Tout porte à croire alors que les prix publics seront revus à la hausse, pour que l'éditeur s'aménage une marge de manœuvre, en cas de besoin. Et après tout, Carolyn Reidy PDG de Simon & Schuster, ne disait rien de moins dans un courrier adressé aux auteurs, sur l'accord passé avec Amazon « économiquement avantageux, à la fois pour Simon & Schuster et ses auteurs, puisqu'il maintient la part des revenus pour l'auteur, sur les ventes de livres numériques ».

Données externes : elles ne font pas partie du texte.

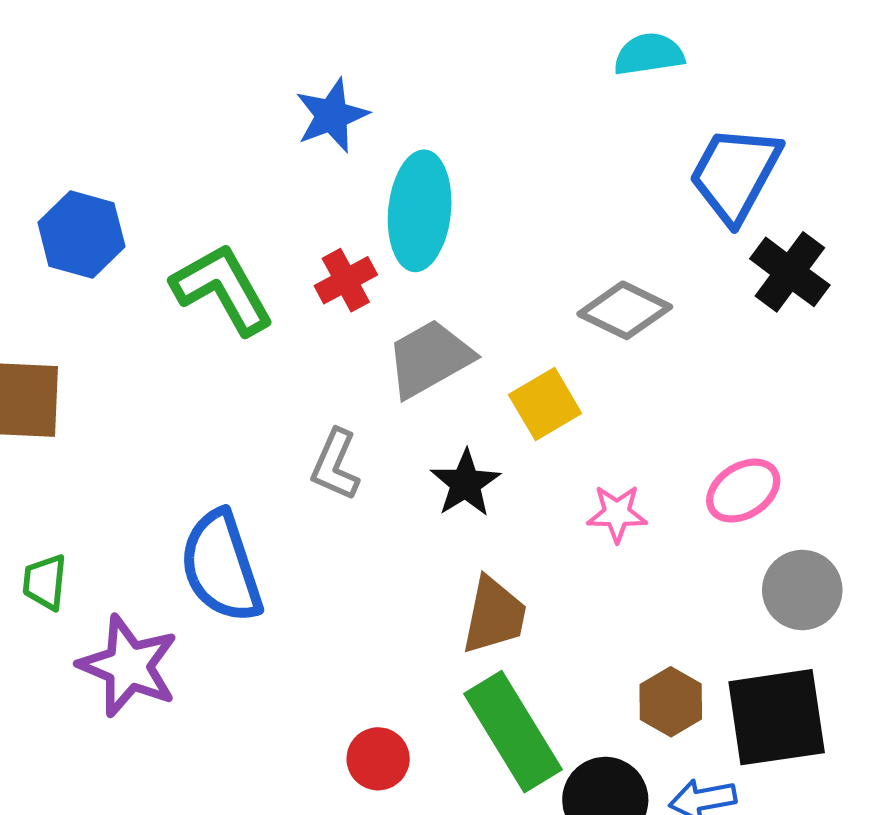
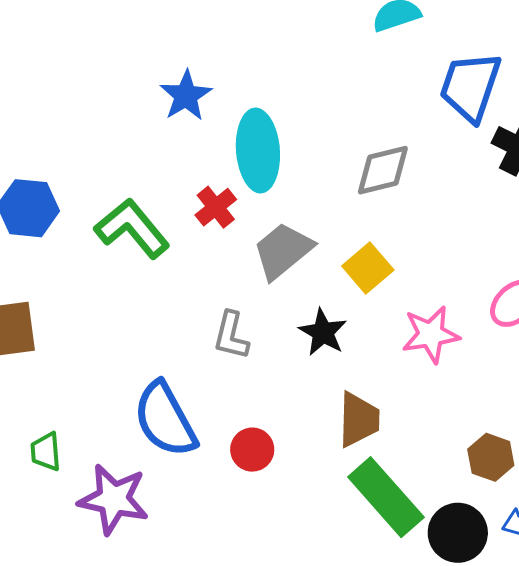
gray diamond: (625, 310) -> (383, 170), moved, turned -30
pink star: (617, 514) -> (431, 335), size x1.4
red circle: (378, 759) -> (252, 450), moved

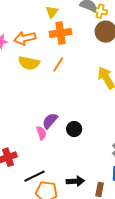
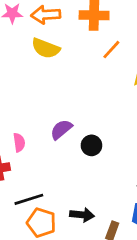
orange line: (58, 64) -> (111, 50), moved
pink semicircle: (41, 133) -> (19, 142), moved

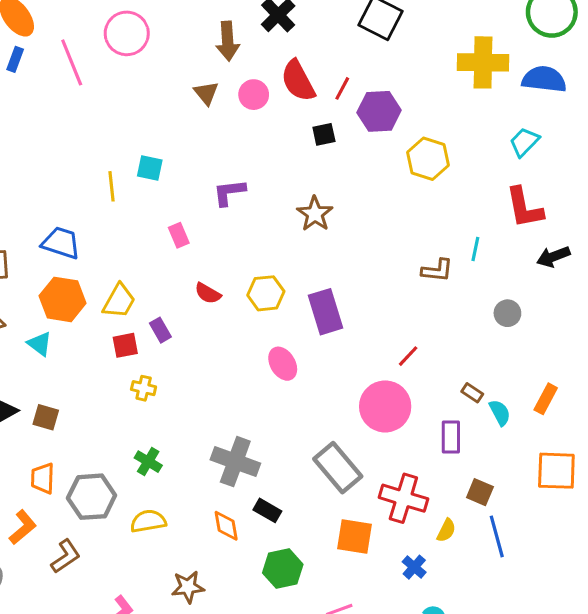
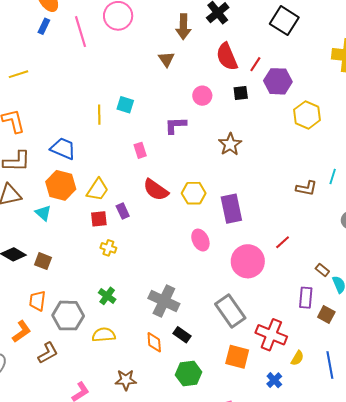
pink circle: (254, 95) -> (202, 96), moved
red semicircle: (208, 293) -> (156, 190), size x1.5
pink circle: (385, 406) -> (248, 261), moved
brown square: (480, 492) -> (326, 315), moved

Une sécurité, bien entendu, mais dans le cas où le prix de vente diminuerait, comment les auteurs sont aussi assurés qu'ils verront leurs revenus diminuer. Et d'ailleurs, pourquoi ne pas profiter de l'accord pour fixer un taux de droits d'auteur supérieur à ce qu'il n'est aujourd'hui ? Disons, 40, voire 50 % du prix public ?
2015 est un autre jour... qui durera plusieurs années
Ce retour du contrat d'agence encourage les observateurs à considérer que, somme toute, Hachette a remporté la partie. Sauf que les « conditions plus avantageuses » que promet Amazon ont tout de l'objet de pression – autrement dit, si les menaces cessent, le chien n'a pas lâché son os. D'autant plus que l'accord est dit pluriannuel : aucune renégociation n'interviendra avant un petit moment. Un marché apaisé pour quelque temps, où chacun a pu retrouver un peu de sa superbe – et surtout, ne pas manquer la saison des fêtes.
Rappelons que fin septembre, les éditeurs britanniques ont demandé l'ouverture d'une enquête, soulignant que le marché numérique, « souffre d'un déséquilibre chronique et déstabilisant pour les auteurs, les éditeurs et les libraires ». Les autorités de la concurrence ont été saisies pour que justice soit faite – cette fois, pas celle des contrats, mais bien celle qui prévaudra pour l'ensemble du marché. La Publishers Association jurait : « Les débouchés commerciaux pour les livres numériques sont restreints et trop peu nombreux. » Et d'estimer que « le marché de la vente de livres imprimés, en ligne, est également très restreint... ce qui, finalement, limite le choix des consommateurs des acteurs de la vente au détail ». La régulation du marché de tout un pays, et plus simplement des accords de branche...
Mine de rien, cet accord ressemble à l'alliance de la carpe et du lapin : d'un côté l'éditeur protectionniste, de l'autre, le revendeur arriviste. De là à clamer qu'il s'agit d'une grande victoire pour les auteurs et les lecteurs, il faut tout de même savourer le cynisme. Et surtout, cela ne change rien à ce qu'Amazon possède 50 % du marché du livre, selon les différentes estimations. Si l'on parle de match nul, c'est que l'on oublie que se jouaient seulement là les éliminations.